=== WORK INSTRUCTION ===
Only the records, exactly as written, belong in the answer; pictures do not.

┌────────

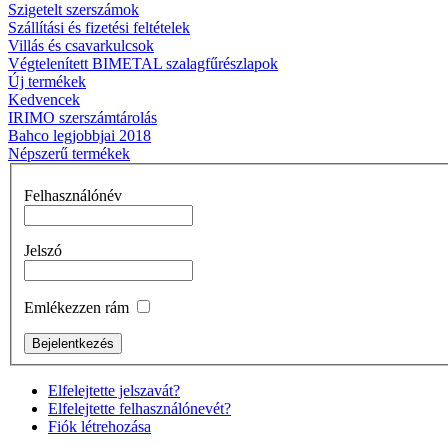
Szigetelt szerszámok
Szállítási és fizetési feltételek
Villás és csavarkulcsok
Végtelenített BIMETAL szalagfűrészlapok
Új termékek
Kedvencek
IRIMO szerszámtárolás
Bahco legjobbjai 2018
Népszerű termékek
Felhasználónév
Jelszó
Emlékezzen rám
Szerszám- és
laptoptáska, üres
Elfelejtette jelszavát?
Elfelejtette felhasználónevét?
Fiók létrehozása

└────────

=== RESPONSE ===
Szigetelt szerszámok
Szállítási és fizetési feltételek
Villás és csavarkulcsok
Végtelenített BIMETAL szalagfűrészlapok
Új termékek
Kedvencek
IRIMO szerszámtárolás
Bahco legjobbjai 2018
Népszerű termékek
Felhasználónév
Jelszó
Emlékezzen rám
Szerszám- és
laptoptáska, üres
Elfelejtette jelszavát?
Elfelejtette felhasználónevét?
Fiók létrehozása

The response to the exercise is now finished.